You write very well. It's as if your story s the beginning of a book. There are a few minor corrections though (mostly on the technical side).
It had been a long time since I walked those roads...
There's a rue of three when it comes to using an ellipsis. It's also required, for some reason established by the MLA, to put a space before each dot, so it should be "roads . . ." That also applies to:
And we both walked on....
but the heavy flux ofautomated vehicles and pedestrians
I think that the sentence isn't parallel because the first item consists of an adjective and a noun while the second item consists of just a noun (unless the pedestrians are automated which I think is possible since the setting is 2062) , so I think it should, maybe, look something like this "automated vehicles and busy pedestrians . . ." That also goes for:
brought afeeling of nostalgia and reminded me of some very pleasant memories
You could try "The building brought a feeling of nostalgia and reminiscence." Just a suggestion.
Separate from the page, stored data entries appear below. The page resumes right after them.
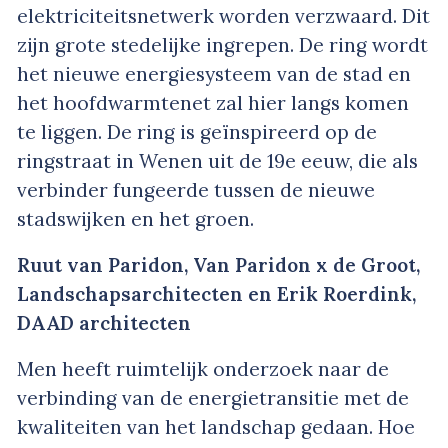
elektriciteitsnetwerk worden verzwaard. Dit
zijn grote stedelijke ingrepen. De ring wordt
het nieuwe energiesysteem van de stad en
het hoofdwarmtenet zal hier langs komen
te liggen. De ring is geïnspireerd op de
ringstraat in Wenen uit de 19
e
eeuw, die als
verbinder fungeerde tussen de nieuwe
stadswijken en het groen.
Ruut van Paridon, Van Paridon x de Groot,
Landschapsarchitecten en Erik Roerdink,
DAAD architecten
Men heeft ruimtelijk onderzoek naar de
verbinding van de energietransitie met de
kwaliteiten van het landschap gedaan. Hoe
that are transitory and go by without making a difference to us
You could also try "There are some things in life that are transitory and ephemeral . . ."
Just like stumbling, falling and injuries
Here, I'm not sure if this makes it parallel, but you could try "stumbling, falling and injuring myself . . ."
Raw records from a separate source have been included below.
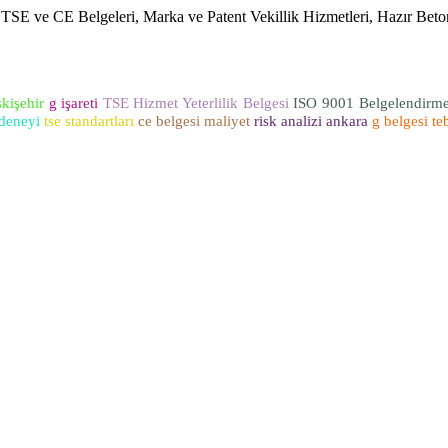
, TSE ve CE Belgeleri, Marka ve Patent Vekillik Hizmetleri, Hazır Bet
skişehir
g işareti
TSE Hizmet Yeterlilik Belgesi
ISO 9001 Belgelendirm
 deneyi
tse standartları
ce belgesi maliyet
risk analizi ankara
g belgesi teb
It is irrelevant for what purpose the building is used now.
I think you should rephrase this sentence 'cause it sounds a little awkward to me. (It could just be me though. It's best to get a second opinion)
You also forgot to put commas before some of the coordinating conjunctions that connect two independent clauses.
I bought him a pack of M'n'M Mooncandies and we continued to walk.
Emotion is the thing that separates dance from movement and this was where I learnt to communicate in a way that transcends mere words.
Lastly, correct me if I'm wrong here, but I think you're missing the commas that come before the conjunction that connects three or more items (Oxford/serial comma)
Ex.
it taught me to be disciplined, to be persevering, to believe in myself and more importantly to love something passionately.
There should be a comma before "and" here.
Sorry if it seems like I'm nitpicking. I hope these are valid, and I hope these help. :D I really liked the story though. You connected the plot to your life very well.